INFORMATION »

== Segment start ==

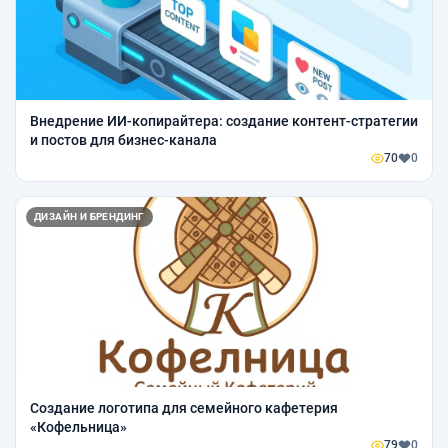
Внедрение ИИ-копирайтера: создание контент-стратегии
и постов для бизнес-канала
70
0
ДИЗАЙН И БРЕНДИНГ
Создание логотипа для семейного кафетерия
«Кофельница»
79
0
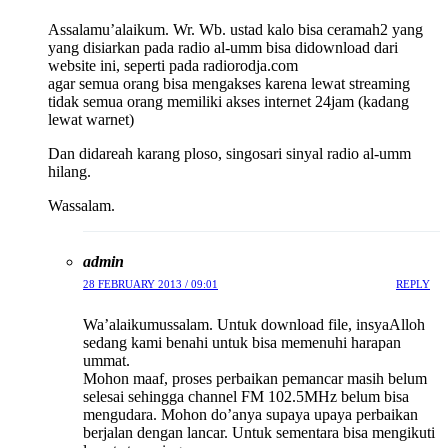
Assalamu’alaikum. Wr. Wb. ustad kalo bisa ceramah2 yang
yang disiarkan pada radio al-umm bisa didownload dari
website ini, seperti pada radiorodja.com
agar semua orang bisa mengakses karena lewat streaming
tidak semua orang memiliki akses internet 24jam (kadang
lewat warnet)
Dan didareah karang ploso, singosari sinyal radio al-umm
hilang.
Wassalam.
admin
28 FEBRUARY 2013 / 09:01
REPLY
Wa’alaikumussalam. Untuk download file, insyaAlloh
sedang kami benahi untuk bisa memenuhi harapan
ummat.
Mohon maaf, proses perbaikan pemancar masih belum
selesai sehingga channel FM 102.5MHz belum bisa
mengudara. Mohon do’anya supaya upaya perbaikan
berjalan dengan lancar. Untuk sementara bisa mengikuti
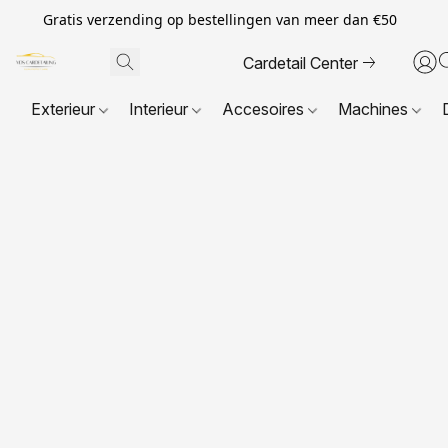
Gratis verzending op bestellingen van meer dan €50
Cardetail Center
Exterieur
Interieur
Accesoires
Machines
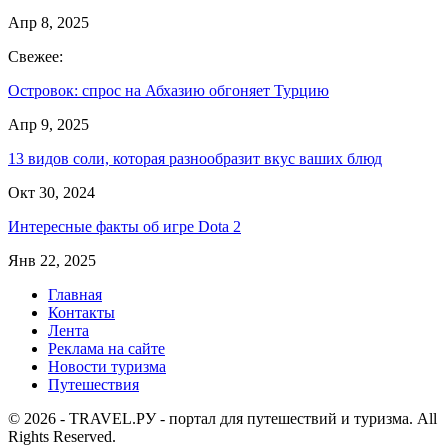
Апр 8, 2025
Свежее:
Островок: спрос на Абхазию обгоняет Турцию
Апр 9, 2025
13 видов соли, которая разнообразит вкус ваших блюд
Окт 30, 2024
Интересные факты об игре Dota 2
Янв 22, 2025
Главная
Контакты
Лента
Реклама на сайте
Новости туризма
Путешествия
© 2026 - TRAVEL.РУ - портал для путешествий и туризма. All
Rights Reserved.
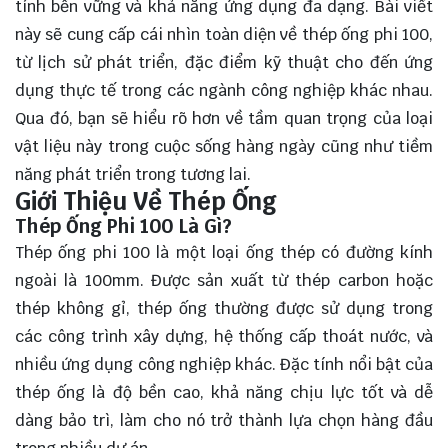
tính bền vững và khả năng ứng dụng đa dạng. Bài viết
này sẽ cung cấp cái nhìn toàn diện về thép ống phi 100,
từ lịch sử phát triển, đặc điểm kỹ thuật cho đến ứng
dụng thực tế trong các ngành công nghiệp khác nhau.
Qua đó, bạn sẽ
hiểu rõ
hơn về tầm quan trọng của loại
vật liệu này trong cuộc sống hàng ngày cũng như tiềm
năng phát triển trong tương lai.
Giới Thiệu Về Thép Ống
Thép Ống Phi 100 Là Gì?
Thép ống phi 100 là một loại ống thép có đường kính
ngoài là 100mm. Được sản xuất từ thép carbon hoặc
thép không gỉ, thép ống thường được sử dụng trong
các công trình xây dựng, hệ thống cấp thoát nước, và
nhiều ứng dụng công nghiệp khác. Đặc tính nổi bật của
thép ống là độ bền cao, khả năng chịu lực tốt và dễ
dàng bảo trì, làm cho nó trở thành lựa chọn hàng đầu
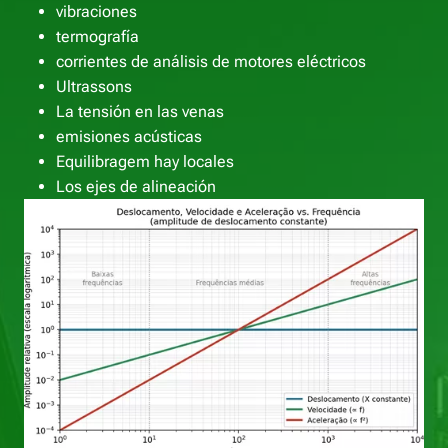
vibraciones
termografía
corrientes de análisis de motores eléctricos
Ultrassons
La tensión en las venas
emisiones acústicas
Equilibragem hay locales
Los ejes de alineación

== Segment end ==

Copy every entry exactly, leaving out the pictures.

Внедрение ИИ-копирайтера: создание контент-стратегии
и постов для бизнес-канала
70
0
ДИЗАЙН И БРЕНДИНГ
Создание логотипа для семейного кафетерия
«Кофельница»
79
0
Assalamu’alaikum. Wr. Wb. ustad kalo bisa ceramah2 yang
yang disiarkan pada radio al-umm bisa didownload dari
website ini, seperti pada radiorodja.com
agar semua orang bisa mengakses karena lewat streaming
tidak semua orang memiliki akses internet 24jam (kadang
lewat warnet)
Dan didareah karang ploso, singosari sinyal radio al-umm
hilang.
Wassalam.
admin
28 FEBRUARY 2013 / 09:01
REPLY
Wa’alaikumussalam. Untuk download file, insyaAlloh
sedang kami benahi untuk bisa memenuhi harapan
ummat.
Mohon maaf, proses perbaikan pemancar masih belum
selesai sehingga channel FM 102.5MHz belum bisa
mengudara. Mohon do’anya supaya upaya perbaikan
berjalan dengan lancar. Untuk sementara bisa mengikuti
Gratis verzending op bestellingen van meer dan €50
Cardetail Center
Exterieur
Interieur
Accesoires
Machines
Апр 8, 2025
Свежее:
Островок: спрос на Абхазию обгоняет Турцию
Апр 9, 2025
13 видов соли, которая разнообразит вкус ваших блюд
Окт 30, 2024
Интересные факты об игре Dota 2
Янв 22, 2025
Главная
Контакты
Лента
Реклама на сайте
Новости туризма
Путешествия
© 2026 - TRAVEL.РУ - портал для путешествий и туризма. All
Rights Reserved.
tính bền vững và khả năng ứng dụng đa dạng. Bài viết
này sẽ cung cấp cái nhìn toàn diện về thép ống phi 100,
từ lịch sử phát triển, đặc điểm kỹ thuật cho đến ứng
dụng thực tế trong các ngành công nghiệp khác nhau.
Qua đó, bạn sẽ
hiểu rõ
hơn về tầm quan trọng của loại
vật liệu này trong cuộc sống hàng ngày cũng như tiềm
năng phát triển trong tương lai.
Giới Thiệu Về Thép Ống
Thép Ống Phi 100 Là Gì?
Thép ống phi 100 là một loại ống thép có đường kính
ngoài là 100mm. Được sản xuất từ thép carbon hoặc
thép không gỉ, thép ống thường được sử dụng trong
các công trình xây dựng, hệ thống cấp thoát nước, và
nhiều ứng dụng công nghiệp khác. Đặc tính nổi bật của
thép ống là độ bền cao, khả năng chịu lực tốt và dễ
dàng bảo trì, làm cho nó trở thành lựa chọn hàng đầu
vibraciones
termografía
corrientes de análisis de motores eléctricos
Ultrassons
La tensión en las venas
emisiones acústicas
Equilibragem hay locales
Los ejes de alineación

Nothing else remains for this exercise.